What is required => Find how many lines of the following entries contain "routerIP". Reply with the number alone.
Records shown: Begin
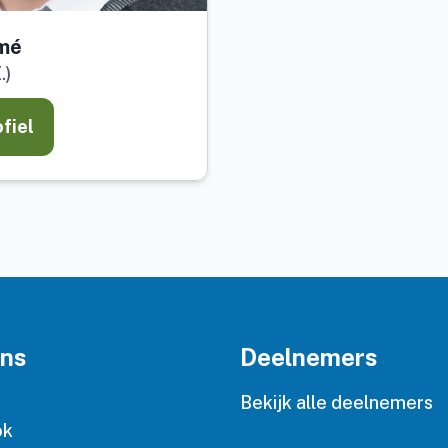
omé
.)
ofiel
ons
Deelnemers
n
Bekijk alle deelnemers
ok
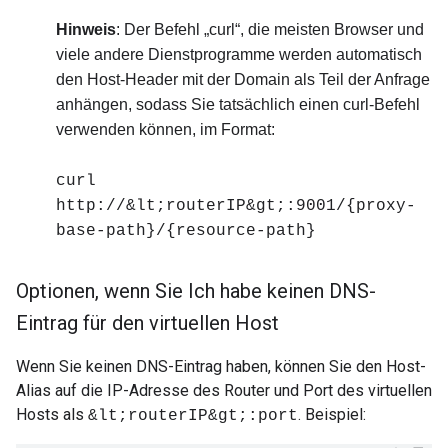
Hinweis
: Der Befehl „curl“, die meisten Browser und
viele andere Dienstprogramme werden automatisch
den Host-Header mit der Domain als Teil der Anfrage
anhängen, sodass Sie tatsächlich einen curl-Befehl
verwenden können, im Format:
curl
http://&lt;routerIP&gt;:9001/{proxy-
base-path}/{resource-path}
Optionen
,
wenn Sie Ich habe keinen DNS-
Eintrag für den virtuellen Host
Wenn Sie keinen DNS-Eintrag haben, können Sie den Host-
Alias auf die IP-Adresse des Router und Port des virtuellen
Hosts als
. Beispiel:
&lt;routerIP&gt;:port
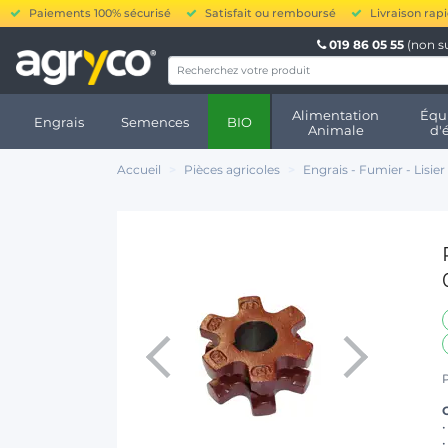
Paiements 100% sécurisé
Satisfait ou remboursé
Livraison rap
019 86 05 55
(non s
Alimentation
Équ
Engrais
Semences
BIO
Animale
d'
Accueil
Pièces agricoles
Engrais - Fumier - Lisier
C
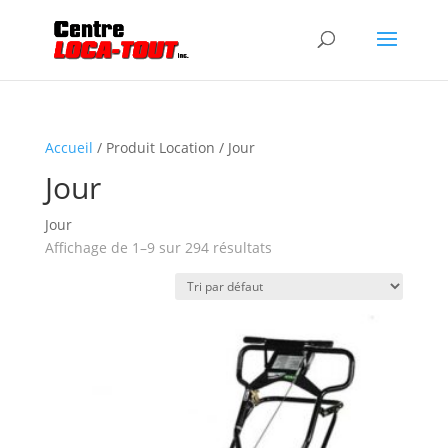
Accueil
/ Produit Location / Jour
Jour
Jour
Affichage de 1–9 sur 294 résultats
Records shown: End
Response => 2